Temaram lampu kian meredupkan sorot matamu. Datar. Tak ada lagi binar harapan di sana. Semakin menambah luka yang sudah menganga sebelumnya. Semakin dalam, menggurita menjadi akut.
Kak Riu. Entah apa yang ada di segumpal daging dalam rongga dadamu kini. Aku hanya bisa membantu menuntunmu keluar dari ruang hampa itu dengan doa. Sudah segala cara. Dari yang masuk akal sampai cara yang tidak bisa aku terima. Hanya untuk kesembuhan jiwamu.
Bukan siapa yang salah dan siapa yang benar. Semuanya sudah terjadi. Ketika aku harus menjerit dengan keadaan ini, kepada siapa?. Hanya membuatku semakin takut saja. Menjadi sosok egois. Begitu cintanya aku padamu. Begitu memujanya aku pada kesempurnaan parasmu. Begitu irinya aku dengan kasih sayang yang berlimpah untukmu. Aku ingin menjadi penyembuh luka batinmu. Menjadi bidadari impian seperti yang kau impikan.
Malam semakin kelam. Pijar harapan di matamu kian hilang. Satu demi satu lampu dipadamkan. Satu lagi kebiasaan anehmu yang tidak bisa dipahami. Kamu tidak pernah tidur semalaman. Wajah yang dulu gemuk tampan, sekarang kelihatan tirus tak bertulang. Bukan aku saja yang sudah dibuat menangis dengan keadaanmu. Semua. Semua orang yang menyayangimu. Semua keluarga yang dulu pernah kamu buat bahagia.Tuhan, ingin aku menagis sejadi-jadinya. Cobaan apa yang sedang Kau timpakan kepada kami ini.
***********
Masih lekat dalam ingatanku. Masa-masa indah waktu kita kecil dulu. Tidak ada orang lain yang aku idolakan selain kamu. Wajah bule tampan berlesing pipi. Anak laki-laki cerdas yang selalu menjadi juara kelas. Dan kakak yang selalu menjadi kebanggaanku. Riu.

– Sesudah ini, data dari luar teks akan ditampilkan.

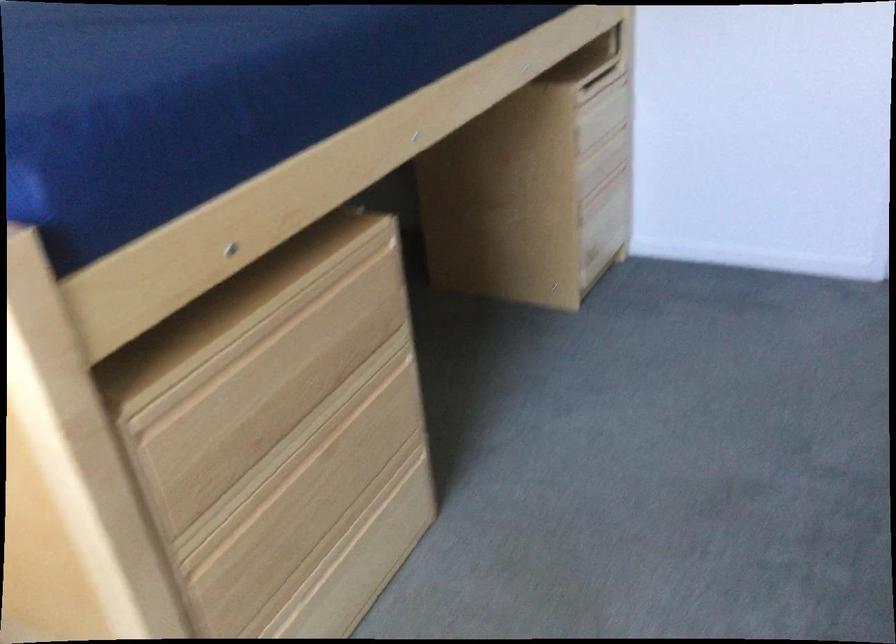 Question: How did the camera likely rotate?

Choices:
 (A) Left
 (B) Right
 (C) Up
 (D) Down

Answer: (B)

Jarang sekali orang tidak jatuh hati kepadamu. Sosok penurut kebanggaan ayah ibu. Apapun yang ayah ibu perintahkan, apapun yang aku atau kakak pinta salalu kamu kerjakan. Ibadahmu rajin, sekolahmu pintar. Sesalu, dan selalu menjadi kebanggan dimanapun kamu berada.
Siang itu, kita berdua bermain ketapel selepas pulang sekolah. Bercanda dan tertawa gembira. Sangat bahagia. Tiba-tiba anak ketapelmu mengenai mataku. Aku menangis sejadi-jadinnya. Aku mengejarmu untuk membalas dan kamu berlari ke arah ibu. Apa yang terjadi. Bukannya ibu membelaku tapi malah balik memarahiku. Sedih sekali rasanya. Tapi hanya sebentar, selanjutnya kamu tetaplah idola kesayanganku.
Ingatkah Kak Riu? Ketika kita berdua berguluh di bawah selimut sewaktu hujan. Sebuah selimut tua berwarna coklat satu-satunya yang selalu menjadi rebutan kita berdua. Selimut yang menjadi pelindung dingin ketika musim kemarau tiba. Iseng, aku menjailimu.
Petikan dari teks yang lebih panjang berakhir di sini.